Cash for Keeps is a Tennessee Walking Horse who won the World Grand Championship in the 2000 Tennessee Walking Horse National Celebration. He returned to competition 6 years later and won Plantation Lite-Shod World Championships with both Ray Gilmer and Dr. Jeanne Morrison.

==Life and career==
Cash for Keeps is a chestnut stallion foaled in 1991. He was bred by Bonnie Cady, and was sired by the World Grand Champion Coin's Hard Cash, out of the mare Pride's Georgia Peach. His maternal grandsire was Harlinsdale Farm's notable sire Pride of Midnight. Cash for Keeps was purchased by the Harrell Brawner family of Wynne, Arkansas in 1994 and initially trained by Sammy Day. Ridden by Day, he won the four-year-old preliminary class in the 1995 Tennessee Walking Horse National Celebration and followed up by winning the World Championship for that age division. In 1997 the Brawners moved Cash for Keeps to Ray Gilmer's West Tennessee stable so he would be closer to their home.
By 2000 Cash for Keeps had made several bids for the World Grand Championship, and the Brawners had publicly announced that if he did not win that year, they would retire him. When Cash for Keeps won, Gilmer had been training for 28 years and had never thought he would actually win the World Grand Championship.
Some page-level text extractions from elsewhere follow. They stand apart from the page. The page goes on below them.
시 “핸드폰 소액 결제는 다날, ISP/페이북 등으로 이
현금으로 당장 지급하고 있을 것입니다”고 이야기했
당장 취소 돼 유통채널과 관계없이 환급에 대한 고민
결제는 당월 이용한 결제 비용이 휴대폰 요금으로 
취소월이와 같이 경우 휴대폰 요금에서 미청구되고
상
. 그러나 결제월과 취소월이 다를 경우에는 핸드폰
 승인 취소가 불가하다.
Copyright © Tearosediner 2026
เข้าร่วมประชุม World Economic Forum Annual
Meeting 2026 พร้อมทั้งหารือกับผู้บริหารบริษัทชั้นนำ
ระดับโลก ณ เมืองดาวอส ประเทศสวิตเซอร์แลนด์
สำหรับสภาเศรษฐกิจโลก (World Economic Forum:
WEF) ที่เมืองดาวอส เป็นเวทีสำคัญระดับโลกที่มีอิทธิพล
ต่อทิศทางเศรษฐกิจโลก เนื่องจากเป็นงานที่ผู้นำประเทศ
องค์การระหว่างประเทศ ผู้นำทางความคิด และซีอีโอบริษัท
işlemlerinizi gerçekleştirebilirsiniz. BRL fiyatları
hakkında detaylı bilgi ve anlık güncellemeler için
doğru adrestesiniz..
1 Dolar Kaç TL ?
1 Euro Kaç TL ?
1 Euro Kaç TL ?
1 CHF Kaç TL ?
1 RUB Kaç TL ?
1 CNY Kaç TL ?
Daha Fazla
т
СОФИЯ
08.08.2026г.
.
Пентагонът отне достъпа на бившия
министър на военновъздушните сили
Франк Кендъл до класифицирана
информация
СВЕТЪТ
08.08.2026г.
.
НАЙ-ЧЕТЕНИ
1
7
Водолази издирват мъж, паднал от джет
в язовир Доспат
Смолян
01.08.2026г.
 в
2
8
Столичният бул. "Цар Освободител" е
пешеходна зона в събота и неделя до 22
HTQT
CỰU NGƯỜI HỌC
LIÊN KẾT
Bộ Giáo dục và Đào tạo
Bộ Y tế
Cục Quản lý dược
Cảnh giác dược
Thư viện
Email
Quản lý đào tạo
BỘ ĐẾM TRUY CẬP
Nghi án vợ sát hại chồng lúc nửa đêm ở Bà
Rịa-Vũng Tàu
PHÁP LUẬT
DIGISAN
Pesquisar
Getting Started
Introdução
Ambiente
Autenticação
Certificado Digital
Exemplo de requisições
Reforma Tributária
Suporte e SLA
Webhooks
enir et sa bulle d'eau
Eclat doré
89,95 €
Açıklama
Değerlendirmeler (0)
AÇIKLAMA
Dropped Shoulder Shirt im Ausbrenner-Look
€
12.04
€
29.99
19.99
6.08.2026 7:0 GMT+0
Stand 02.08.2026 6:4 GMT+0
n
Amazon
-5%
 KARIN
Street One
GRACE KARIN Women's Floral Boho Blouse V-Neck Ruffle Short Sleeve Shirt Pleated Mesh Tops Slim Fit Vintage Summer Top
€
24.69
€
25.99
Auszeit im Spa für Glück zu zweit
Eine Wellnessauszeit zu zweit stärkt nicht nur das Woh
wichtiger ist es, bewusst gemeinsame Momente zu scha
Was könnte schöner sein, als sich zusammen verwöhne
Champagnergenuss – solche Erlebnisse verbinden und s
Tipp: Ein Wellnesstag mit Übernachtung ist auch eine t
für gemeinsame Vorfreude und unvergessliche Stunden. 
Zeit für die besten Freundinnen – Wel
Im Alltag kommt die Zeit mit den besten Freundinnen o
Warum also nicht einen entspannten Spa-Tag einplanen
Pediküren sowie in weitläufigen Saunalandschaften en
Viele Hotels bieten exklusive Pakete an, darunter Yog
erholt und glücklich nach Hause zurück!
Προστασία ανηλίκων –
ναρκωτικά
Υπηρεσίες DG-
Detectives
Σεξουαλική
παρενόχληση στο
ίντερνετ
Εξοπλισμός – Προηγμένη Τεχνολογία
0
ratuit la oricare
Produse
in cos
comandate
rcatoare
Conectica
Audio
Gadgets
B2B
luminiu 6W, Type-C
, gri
Following the World Grand Championship, Gilmer and Cash for Keeps made appearances at multiple horse shows across the Southeast and signed autographs at the Celebration Grounds.
One year after his win, Cash for Keeps was formally retired in a ceremony at the 2001 Celebration. He wore his sire's horse blanket and was ridden by Gilmer to the song "Remember Me" from the Coyote Ugly movie soundtrack. At the end of the ceremony Gilmer dismounted, attached the reins to the saddle so they could not drag or catch Cash for Keeps' feet, and allowed the horse to exit the arena by himself. Gilmer and Falcon Ridge Farm purchased Cash for Keeps and stood him at stud for a few years following his retirement from showing.
In late 2004 Cash for Keeps was sold to Morrison Stables, Hattiesburg, Mississippi.
In 2006, five years after being retired and at the age of 15, Cash for Keeps entered the Celebration again and, ridden by Gilmer, won the Plantation Lite-Shod World Championship. It was the first time in Celebration history a horse had won a flat-shod World Championship after winning the World Grand Championship. Gilmer said after the win, "A great horse should be able to excel at any level of show ring competition. All the pads and action devices should do is enhance a horse's natural gait." He also noted that he had wanted to show Cash for Keeps in a different division for several years to demonstrate the horse's ability.